Saved data entries
╔══

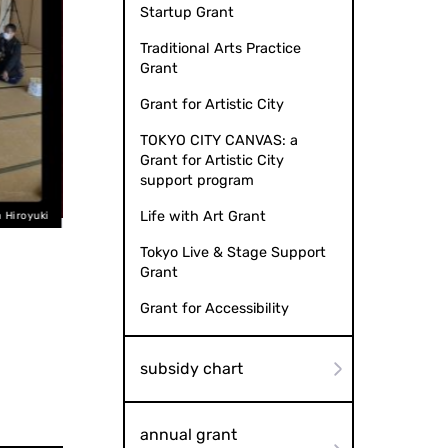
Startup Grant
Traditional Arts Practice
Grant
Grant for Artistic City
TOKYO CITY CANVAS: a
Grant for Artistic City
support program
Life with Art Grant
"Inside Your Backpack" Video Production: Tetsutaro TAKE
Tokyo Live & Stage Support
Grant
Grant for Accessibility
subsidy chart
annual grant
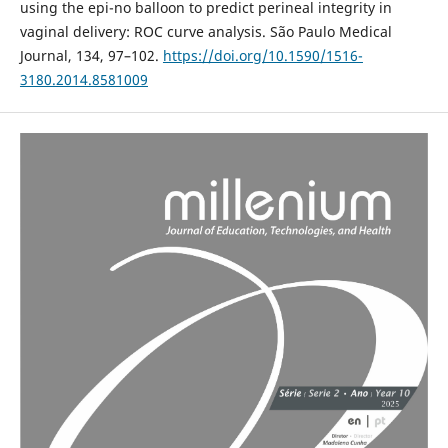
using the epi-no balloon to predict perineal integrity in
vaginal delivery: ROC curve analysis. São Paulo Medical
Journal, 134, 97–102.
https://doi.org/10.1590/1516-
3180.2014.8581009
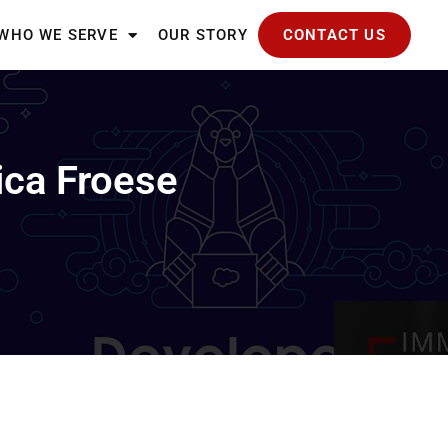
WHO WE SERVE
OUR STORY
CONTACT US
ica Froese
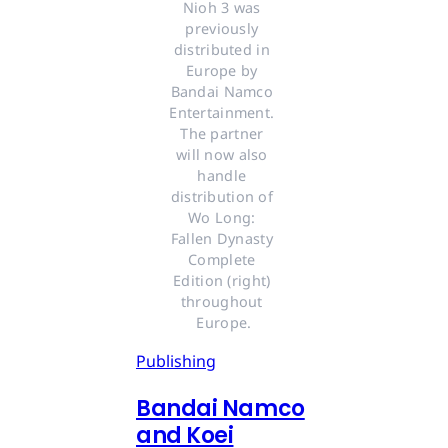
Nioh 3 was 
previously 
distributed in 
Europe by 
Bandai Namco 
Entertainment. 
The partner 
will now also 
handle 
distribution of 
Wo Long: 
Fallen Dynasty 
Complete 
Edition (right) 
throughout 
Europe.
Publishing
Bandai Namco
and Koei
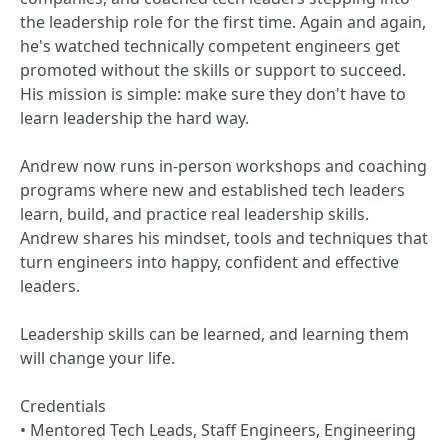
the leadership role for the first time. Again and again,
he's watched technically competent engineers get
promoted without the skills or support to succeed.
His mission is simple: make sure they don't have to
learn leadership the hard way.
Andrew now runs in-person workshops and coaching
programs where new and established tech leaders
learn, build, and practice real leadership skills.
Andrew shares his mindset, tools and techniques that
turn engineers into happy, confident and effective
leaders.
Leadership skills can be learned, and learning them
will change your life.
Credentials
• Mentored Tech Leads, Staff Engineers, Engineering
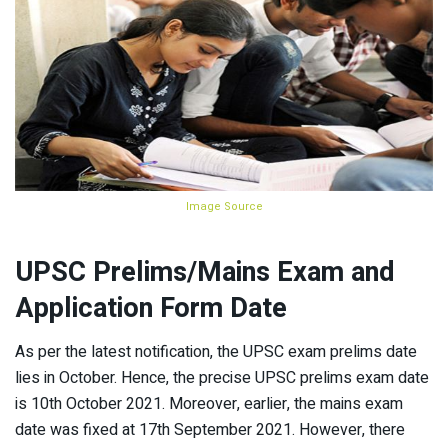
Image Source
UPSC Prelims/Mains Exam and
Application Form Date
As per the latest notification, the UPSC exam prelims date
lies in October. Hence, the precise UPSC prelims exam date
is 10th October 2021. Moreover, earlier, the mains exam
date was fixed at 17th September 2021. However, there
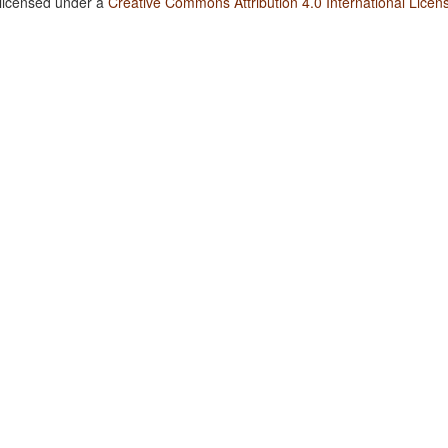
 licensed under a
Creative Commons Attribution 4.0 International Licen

╚══
╔══

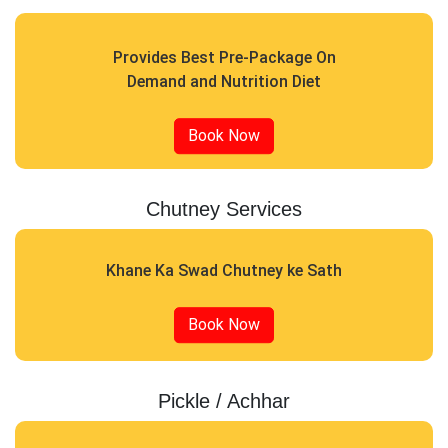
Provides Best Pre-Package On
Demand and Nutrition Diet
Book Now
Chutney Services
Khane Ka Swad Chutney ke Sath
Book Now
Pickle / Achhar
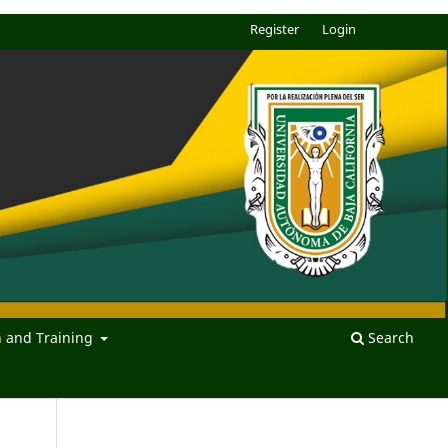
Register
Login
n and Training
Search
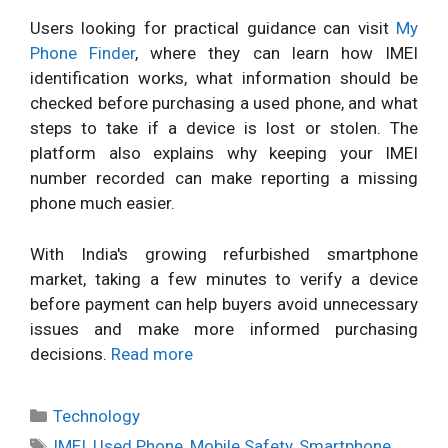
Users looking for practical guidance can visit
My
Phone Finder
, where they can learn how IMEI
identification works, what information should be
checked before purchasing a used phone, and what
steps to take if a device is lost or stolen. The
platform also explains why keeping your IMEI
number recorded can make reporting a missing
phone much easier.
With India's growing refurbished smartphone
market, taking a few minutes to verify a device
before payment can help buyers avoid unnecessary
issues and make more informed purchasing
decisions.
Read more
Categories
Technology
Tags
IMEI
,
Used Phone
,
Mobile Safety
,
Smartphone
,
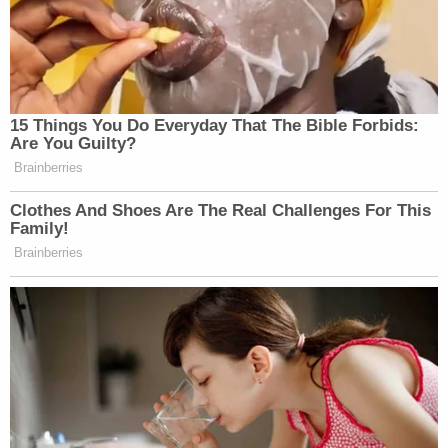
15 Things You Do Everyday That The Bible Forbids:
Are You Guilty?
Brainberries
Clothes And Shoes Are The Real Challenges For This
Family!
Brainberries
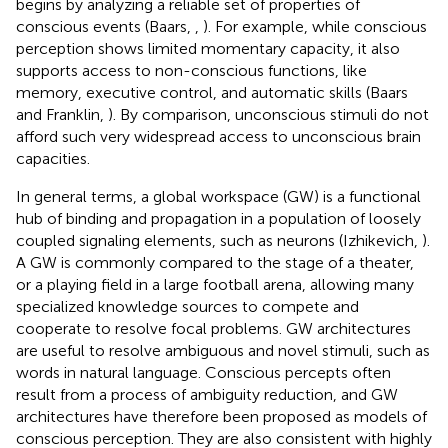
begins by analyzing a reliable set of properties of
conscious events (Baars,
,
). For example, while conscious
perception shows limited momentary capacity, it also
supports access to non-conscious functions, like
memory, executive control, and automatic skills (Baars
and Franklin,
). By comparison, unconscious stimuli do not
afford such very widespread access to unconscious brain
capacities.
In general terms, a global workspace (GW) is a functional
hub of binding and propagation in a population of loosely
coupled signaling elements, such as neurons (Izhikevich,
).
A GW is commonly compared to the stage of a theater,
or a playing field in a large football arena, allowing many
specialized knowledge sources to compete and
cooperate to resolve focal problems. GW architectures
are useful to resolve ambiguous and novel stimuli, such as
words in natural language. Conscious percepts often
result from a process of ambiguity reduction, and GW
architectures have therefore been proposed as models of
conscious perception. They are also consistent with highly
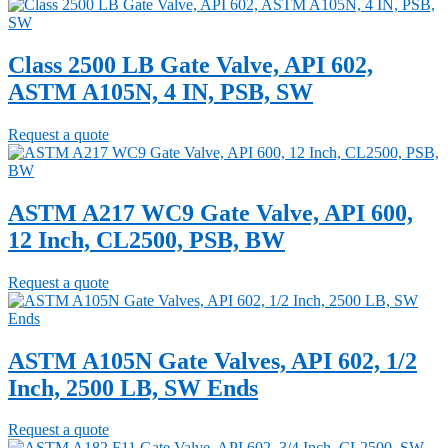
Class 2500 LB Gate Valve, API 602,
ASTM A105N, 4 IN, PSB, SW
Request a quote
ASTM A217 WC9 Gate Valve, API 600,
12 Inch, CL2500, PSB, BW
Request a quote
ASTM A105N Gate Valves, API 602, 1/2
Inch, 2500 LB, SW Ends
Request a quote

╚══

ASSIGNMENT>
If a line in the records above contains "purchasing", copy that line.

REPLY>
checked before purchasing a used phone, and what
issues and make more informed purchasing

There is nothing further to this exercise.